Driving home, I realize that this is how I lived my pre-pandemic life: captivated and distracted by the biggest, brightest objects in front of me. Meanwhile, billions of unseen and unconsidered particles hovered all around, occasionally presenting themselves in my peripheral vision. At the beginning of the pandemic, every challenge shone with the same intensity: how to move classes online, where to find disinfectant wipes, how to take care of friends and family and how to get more sleep. Eventually, each object dulled to become part of this constellation of daily life. 

Then, a new bright object appeared: the loss of my teaching position. A different set of problems clustered around this one. I worried about finding another teaching position. More broadly, I worried who I was if I was no longer teaching. Others who wanted to help suggested I reinvent myself—again. Apparently, I had made it look too easy the first time around. This was not the answer. I wanted to keep exploring the particular cosmos of teaching. Thankfully, my friend and mentor helped me find another teaching situation, and it’s working out well. I thought because of this that I was OK. But I wasn’t, or at least not all the way.

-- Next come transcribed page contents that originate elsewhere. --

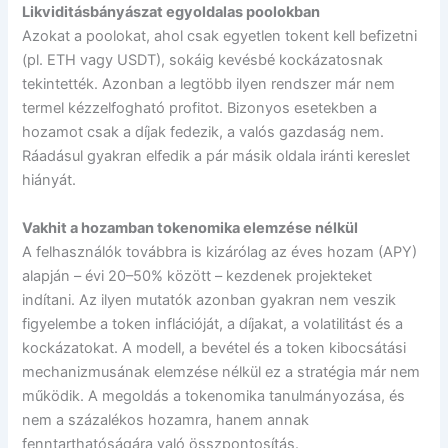
Likviditásbányászat egyoldalas poolokban
Azokat a poolokat, ahol csak egyetlen tokent kell befizetni
(pl. ETH vagy USDT), sokáig kevésbé kockázatosnak
tekintették. Azonban a legtöbb ilyen rendszer már nem
termel kézzelfogható profitot. Bizonyos esetekben a
hozamot csak a díjak fedezik, a valós gazdaság nem.
Ráadásul gyakran elfedik a pár másik oldala iránti kereslet
hiányát.
Vakhit a hozamban tokenomika elemzése nélkül
A felhasználók továbbra is kizárólag az éves hozam (APY)
alapján – évi 20–50% között – kezdenek projekteket
indítani. Az ilyen mutatók azonban gyakran nem veszik
figyelembe a token inflációját, a díjakat, a volatilitást és a
kockázatokat. A modell, a bevétel és a token kibocsátási
mechanizmusának elemzése nélkül ez a stratégia már nem
működik. A megoldás a tokenomika tanulmányozása, és
nem a százalékos hozamra, hanem annak
fenntarthatóságára való összpontosítás.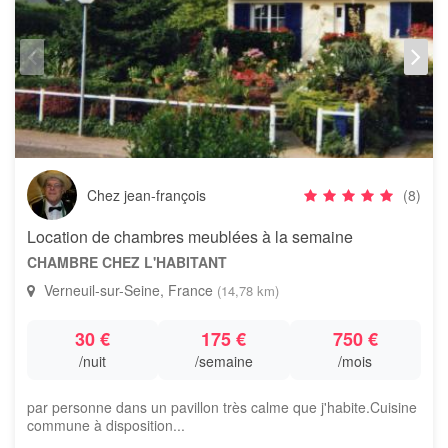
Chez jean-françois
(8)
Location de chambres meublées à la semaine
CHAMBRE CHEZ L'HABITANT
Verneuil-sur-Seine, France
(14,78 km)
30 €
175 €
750 €
/nuit
/semaine
/mois
par personne dans un pavillon très calme que j'habite.Cuisine
commune à disposition...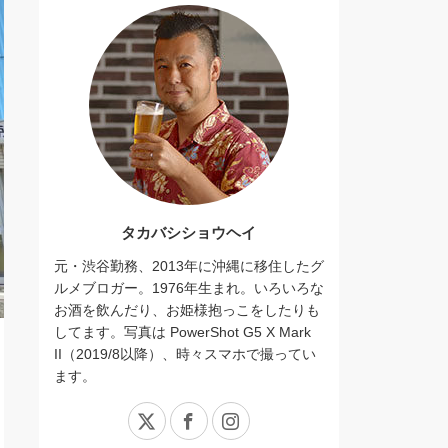
タカバシショウヘイ
元・渋谷勤務、2013年に沖縄に移住したグ
ルメブロガー。1976年生まれ。いろいろな
お酒を飲んだり、お姫様抱っこをしたりも
してます。写真は PowerShot G5 X Mark
II（2019/8以降）、時々スマホで撮ってい
ます。
X
Facebook
Instagram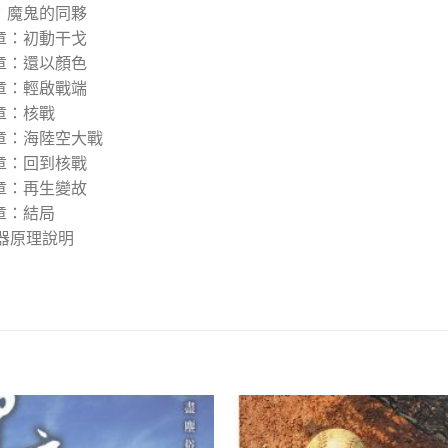
：魔鬼的同夥
章：初動干戈
章：還以顏色
章：輕啟戰端
章：核戰
章：海陸空大戰
章：回到核戰
章：再生變故
章：結局
武器原理說明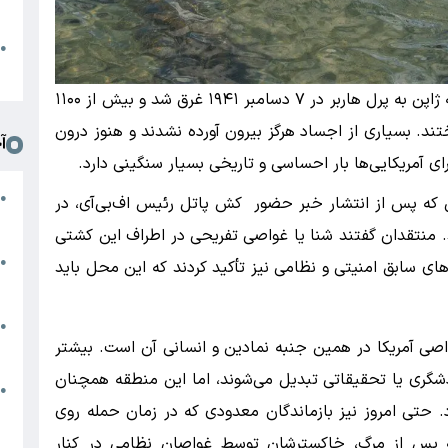
د
ا
●
ا
به گزارش دیروزبان، این کشتی جنگی آمریکا در حمله ژاپن به پرل هاربر در ۷ دسامبر ۱۹۴۱ غرق شد و بیش از ۱۱۰۰
تند. بسیاری از اجساد هرگز بیرون آورده نشدند و هنوز درون
آ
ای آمریکایی‌ها بار احساسی و تاریخی بسیار سنگینی دارد.
م
●
رایی که پس از انتشار خبر حضور کش پاتل رئیس اف‌بی‌آی، در
ج
. منتقدان گفتند شنا یا غواصی تفریحی در اطراف این کشتی
س
●
ی سابق امنیتی و نظامی نیز تأکید کردند که این محل باید
م
م
●
اصی آمریکا در همین جنبه نمادین و انسانی آن است. بیشتر
ب
شگری یا تحقیقاتی تبدیل می‌شوند، اما این منطقه همچنان
ه
●
تی امروز نیز بازماندگان معدودی که در زمان حمله روی
گ
ه پس از مرگ، خاکسترشان توسط غواصان نظامی در کنار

Last week, I was caught unawares. Like the flash of a meteor in my peripheral vision, a line from a newspaper article about my former employer wedged itself in my brain: “[…] administrators said Monday they are still working to compile an accurate list of the total number of non-tenure track faculty no longer on payroll as a result of this restructuring.

In the constellation of seen and unseen teachers who could be counted as human beings, I (and we all) had passed into the ether, no longer countable. Even the smallest known star in the universe has a name and can be cataloged: EBLM J0555-57Ab. . Although we can’t visit it, scientists still know its size, mass, brightness and position in our galaxy. I was flummoxed.  Objects billions of light years away can be categorized and counted, but at the university less than three miles from my home, people can’t be? This incongruity made me feel worthless indeed. I spent the day in a downward spiral, repeating the newspaper quote to myself, while bumping into the sofa and dining room table, discombobulated and untethered. Who was I uncounted and without my name? This article enhanced my belief that the university functioned like a black hole, sucking me in to its undifferentiated miasma where administrators could not even bother to count me or hear my heart break.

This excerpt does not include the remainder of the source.